Im medizinischen Stützpunkt waren deutsche Armeeärzte und Sanitäter tätig. Unter Aufsicht eines sowjetischen Natschalniks arbeiteten auch Gefangene im Versorgungsbereich. Es gab Frisör und Lagerbibliothek. Wenn Entlausung war, konnten wir sogar Duschen. Und was das Wichtigste war: wer wollte, konnte sich zu Arbeitseinsätzen außerhalb des Lagers melden. Das war äußerst lukrativ, denn wer zur Arbeit ging, bekam Sonderrationen und, was nicht weniger bedeutend war, er hatte draußen die Möglichkeit, etwas zu organisieren – und wir Gefangene waren wahre Meister auf diesem Gebiet, wenn sich nur eine Gelegenheit dafür bot.

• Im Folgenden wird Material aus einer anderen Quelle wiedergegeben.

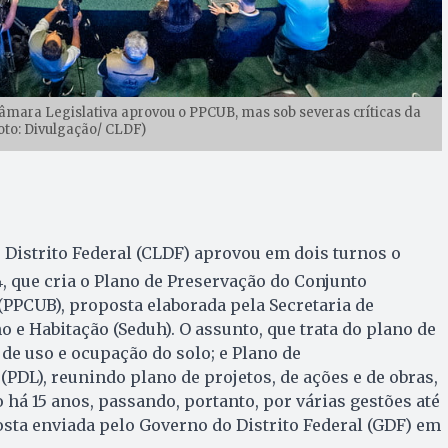
 Câmara Legislativa aprovou o PPCUB, mas sob severas críticas da
oto: Divulgação/ CLDF)
 Distrito Federal (CLDF) aprovou em dois turnos o
, que cria o Plano de Preservação do Conjunto
 (PPCUB), proposta elaborada pela Secretaria de
e Habitação (Seduh). O assunto, que trata do plano de
 de uso e ocupação do solo; e Plano de
PDL), reunindo plano de projetos, de ações e de obras,
 há 15 anos, passando, portanto, por várias gestões até
sta enviada pelo Governo do Distrito Federal (GDF) em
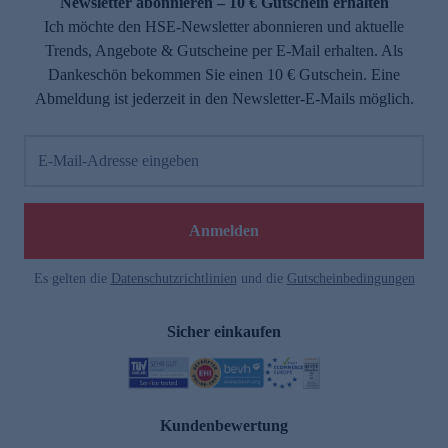
Newsletter abonnieren – 10 € Gutschein erhalten
Ich möchte den HSE-Newsletter abonnieren und aktuelle
Trends, Angebote & Gutscheine per E-Mail erhalten. Als
Dankeschön bekommen Sie einen 10 € Gutschein. Eine
Abmeldung ist jederzeit in den Newsletter-E-Mails möglich.
E-Mail-Adresse eingeben
Anmelden
Es gelten die
Datenschutzrichtlinien
und die
Gutscheinbedingungen
Sicher einkaufen
Kundenbewertung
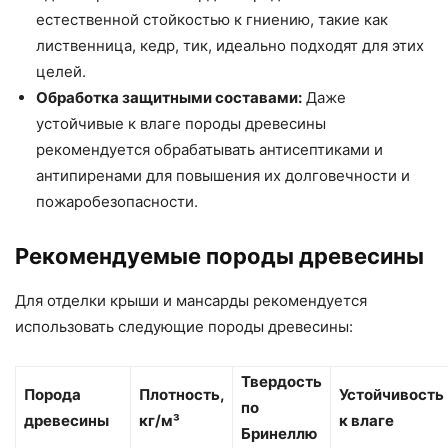
естественной стойкостью к гниению, такие как
лиственница, кедр, тик, идеально подходят для этих
целей.
Обработка защитными составами:
Даже
устойчивые к влаге породы древесины
рекомендуется обрабатывать антисептиками и
антипиренами для повышения их долговечности и
пожаробезопасности.
Рекомендуемые породы древесины
Для отделки крыши и мансарды рекомендуется
использовать следующие породы древесины:
Твердость
Порода
Плотность,
Устойчивость
по
древесины
кг/м³
к влаге
Бринеллю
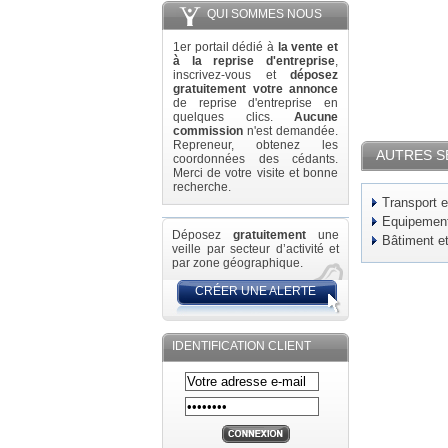
QUI SOMMES NOUS
1er portail dédié à
la vente et
à la reprise d'entreprise
,
inscrivez-vous et
déposez
gratuitement votre annonce
de reprise d'entreprise en
quelques clics.
Aucune
commission
n'est demandée.
Repreneur, obtenez les
AUTRES S
coordonnées des cédants.
Merci de votre visite et bonne
recherche.
Transport e
Equipement 
Déposez
gratuitement
une
Bâtiment e
veille par secteur d’activité et
par zone géographique.
CRÉER UNE ALERTE
IDENTIFICATION CLIENT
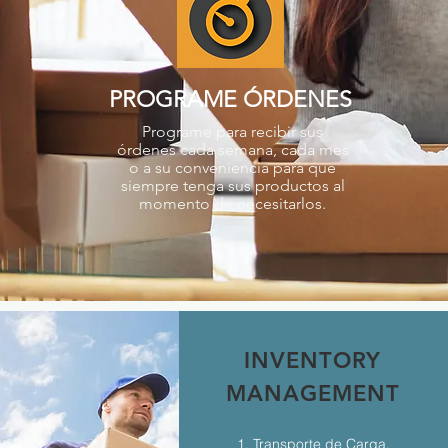
PROGRAME ÓRDENES
Programe para recibir sus
órdenes cada semana, cada mes
o a su conveniencia para que
siempre tenga sus productos al
momento de necesitarlos.
INVENTORY
MANAGEMENT
1. Transporte de Carga.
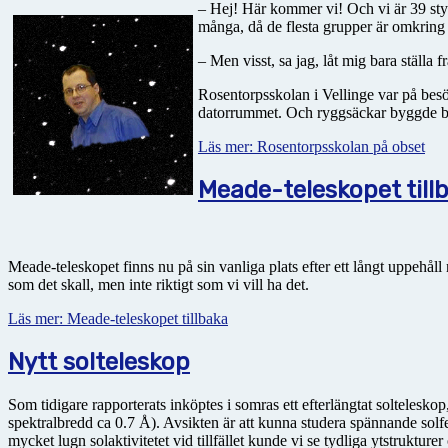
– Hej! Här kommer vi! Och vi är 39 styc
många, då de flesta grupper är omkring
– Men visst, sa jag, låt mig bara ställa 
Rosentorpsskolan i Vellinge var på besö
datorrummet. Och ryggsäckar byggde berg
Läs mer: Rosentorpsskolan på obset
Meade-teleskopet till
Meade-teleskopet finns nu på sin vanliga plats efter ett långt uppehåll
som det skall, men inte riktigt som vi vill ha det.
Läs mer: Meade-teleskopet tillbaka
Nytt solteleskop
Som tidigare rapporterats inköptes i somras ett efterlängtat soltelesk
spektralbredd ca 0.7 Å). Avsikten är att kunna studera spännande sol
mycket lugn solaktivitetet vid tillfället kunde vi se tydliga ytstruktu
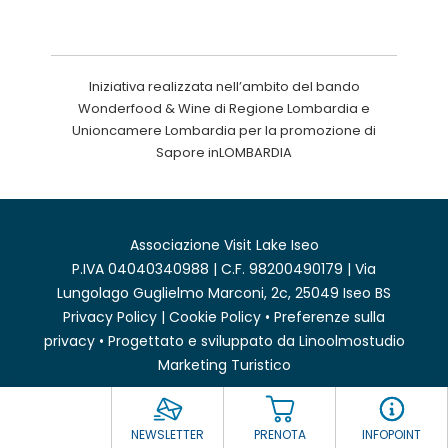
Iniziativa realizzata nell’ambito del bando
Wonderfood & Wine di Regione Lombardia e
Unioncamere Lombardia per la promozione di
Sapore inLOMBARDIA
Associazione Visit Lake Iseo
P.IVA 04040340988 | C.F. 98200490179 | Via
Lungolago Guglielmo Marconi, 2c, 25049 Iseo BS
Privacy Policy
|
Cookie Policy
•
Preferenze sulla
privacy
• Progettato e sviluppato da
Linoolmostudio
Marketing Turistico
NEWSLETTER
PRENOTA
INFOPOINT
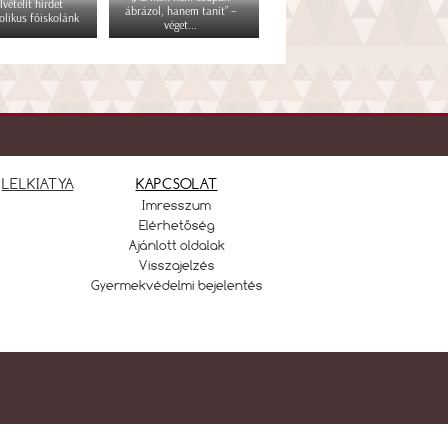
lvételit hirdet
ábrázol, hanem tanít” –
olikus főiskolánk
véget...
LELKIATYA
KAPCSOLAT
Imresszum
Elérhetőség
Ajánlott oldalak
Visszajelzés
Gyermekvédelmi bejelentés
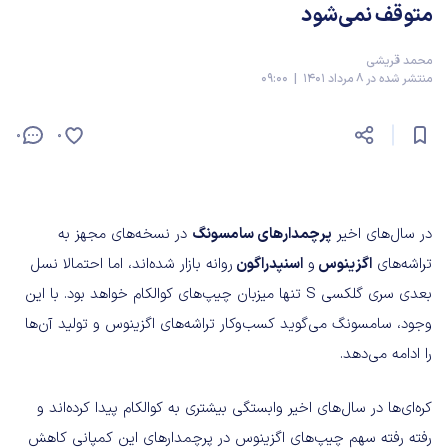
متوقف نمی‌شود
محمد قریشی
منتشر شده در 8 مرداد 1401 | 09:00
0
0
در سال‌های اخیر
پرچمدارهای سامسونگ
در نسخه‌های مجهز به
تراشه‌های
اگزینوس
و
اسنپدراگون
روانه بازار شده‌اند، اما احتمالا نسل
بعدی سری گلکسی S تنها میزبان چیپ‌های کوالکام خواهد بود. با این
وجود، سامسونگ می‌گوید کسب‌وکار تراشه‌های اگزینوس و تولید آن‌ها
را ادامه می‌دهد.
کره‌ای‌ها در سال‌های اخیر وابستگی بیشتری به کوالکام پیدا کرده‌اند و
رفته رفته سهم چیپ‌های اگزینوس در پرچمدارهای این کمپانی کاهش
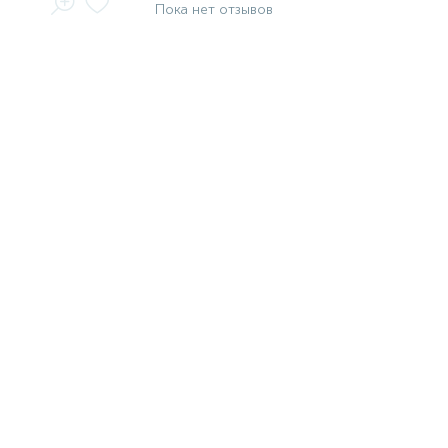
Пока нет отзывов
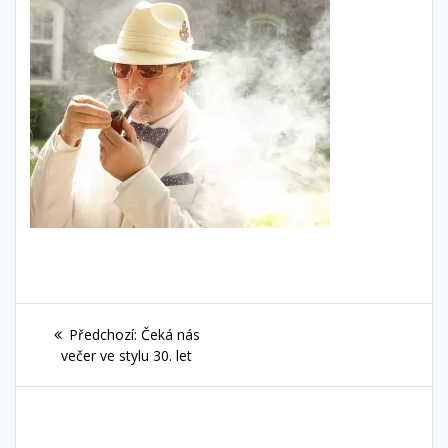
Navigace
Předchozí
Předchozí:
Čeká nás
pro
příspěvek:
večer ve stylu 30. let
příspěvek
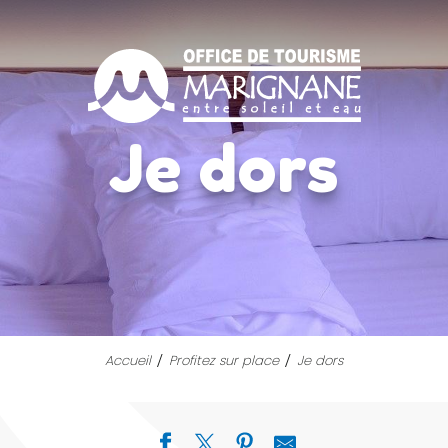
Je dors
Accueil
Profitez sur place
Je dors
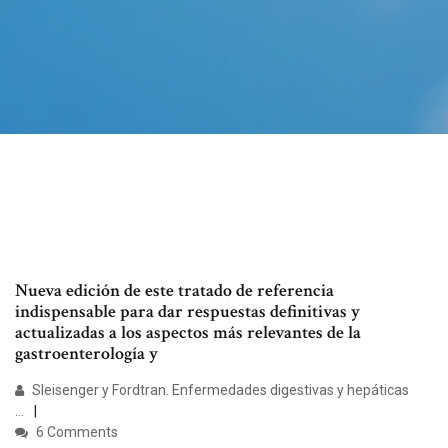
Nueva edición de este tratado de referencia
indispensable para dar respuestas definitivas y
actualizadas a los aspectos más relevantes de la
gastroenterología y
Sleisenger y Fordtran. Enfermedades digestivas y hepáticas
...
6 Comments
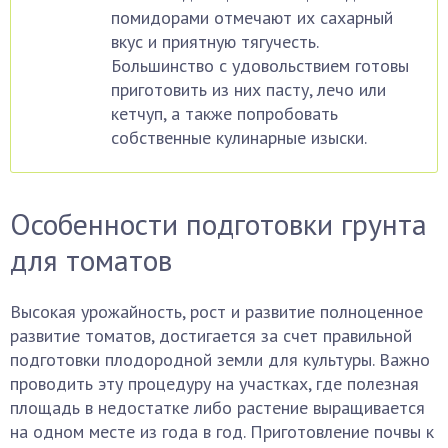
помидорами отмечают их сахарный
вкус и приятную тягучесть.
Большинство с удовольствием готовы
приготовить из них пасту, лечо или
кетчуп, а также попробовать
собственные кулинарные изыски.
Особенности подготовки грунта
для томатов
Высокая урожайность, рост и развитие полноценное
развитие томатов, достигается за счет правильной
подготовки плодородной земли для культуры. Важно
проводить эту процедуру на участках, где полезная
площадь в недостатке либо растение выращивается
на одном месте из года в год. Приготовление почвы к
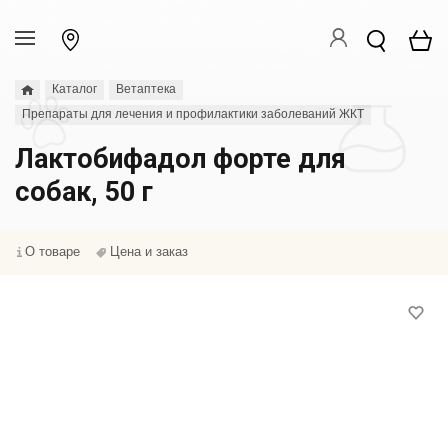
Каталог
Ветаптека
Препараты для лечения и профилактики заболеваний ЖКТ
Лактобифадол форте для
собак, 50 г
О товаре
Цена и заказ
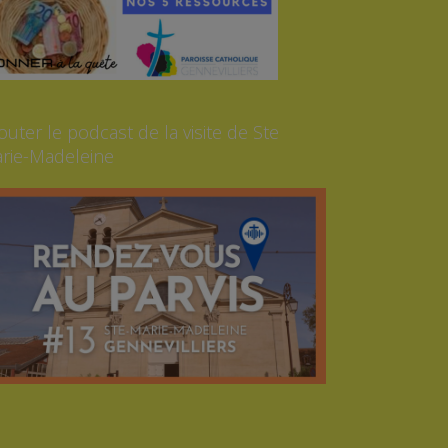
outer le podcast de la visite de Ste
rie-Madeleine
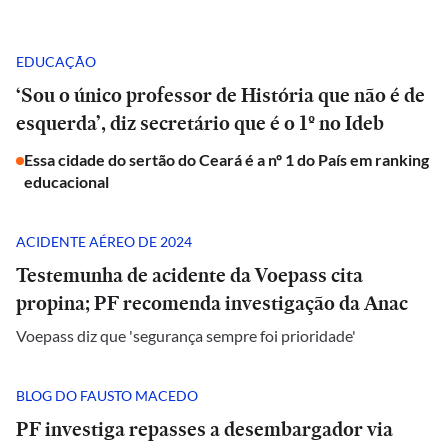
EDUCAÇÃO
‘Sou o único professor de História que não é de
esquerda’, diz secretário que é o 1º no Ideb
Essa cidade do sertão do Ceará é a nº 1 do País em ranking
educacional
ACIDENTE AÉREO DE 2024
Testemunha de acidente da Voepass cita
propina; PF recomenda investigação da Anac
Voepass diz que 'segurança sempre foi prioridade'
BLOG DO FAUSTO MACEDO
PF investiga repasses a desembargador via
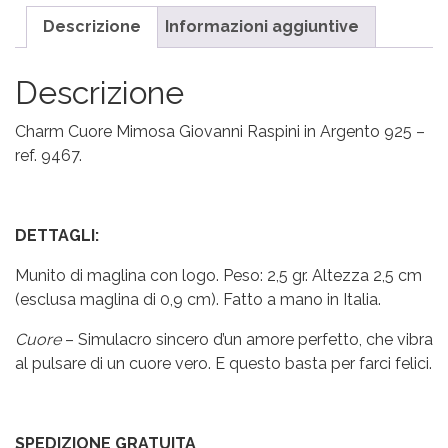
Descrizione
Informazioni aggiuntive
Descrizione
Charm Cuore Mimosa Giovanni Raspini in Argento 925 –
ref. 9467.
DETTAGLI:
Munito di maglina con logo. Peso: 2,5 gr. Altezza 2,5 cm
(esclusa maglina di 0,9 cm). Fatto a mano in Italia.
Cuore
– Simulacro sincero d’un amore perfetto, che vibra
al pulsare di un cuore vero. E questo basta per farci felici.
SPEDIZIONE GRATUITA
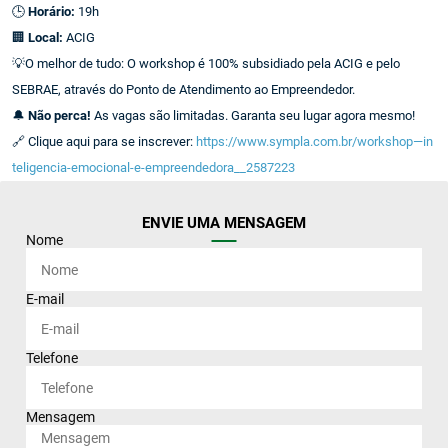
🕒
Horário:
19h
🏢
Local:
ACIG
💡O melhor de tudo: O workshop é 100% subsidiado pela ACIG e pelo
SEBRAE, através do Ponto de Atendimento ao Empreendedor.
🔔
Não perca!
As vagas são limitadas. Garanta seu lugar agora mesmo!
🔗 Clique aqui para se inscrever:
https://www.sympla.com.br/workshop—in
teligencia-emocional-e-empreendedora__2587223
ENVIE UMA MENSAGEM
Nome
E-mail
Telefone
Mensagem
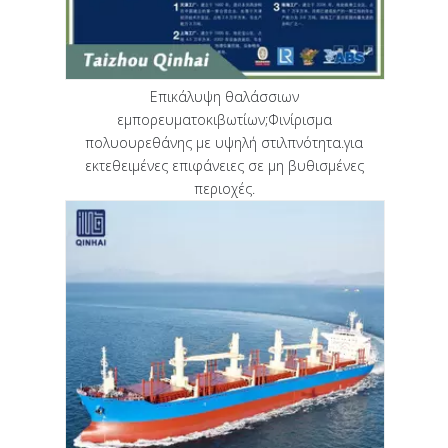
Επικάλυψη θαλάσσιων
εμπορευματοκιβωτίων;Φινίρισμα
πολυουρεθάνης με υψηλή στιλπνότητα.για
εκτεθειμένες επιφάνειες σε μη βυθισμένες
περιοχές.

Ich war mit noch neun anderen Gefangenen, alles junge Kerle wie ich, in einer Stube untergebracht. Wir waren uns einig, dass wir uns immer zu Arbeitseinsätzen meldeten, um in den Genuss der zusätzlichen Versorgung zu kommen und auch anderweitig für Nachschub zu sorgen, denn satt waren wir nie! Da die Stuben nicht verschließbar waren, und man vor Diebstahl nicht sicher war, blieb reihum stets einer von uns im Lager, um unsere Sachen, hauptsächlich Esswaren, zu bewachen, denn im Laufe der Zeit hatten wir uns einen ansehnlichen Vorrat angelegt.
Die Arbeitseinsätze brachten auch eine willkommene Abwechslung in unser eintöniges Lagerleben.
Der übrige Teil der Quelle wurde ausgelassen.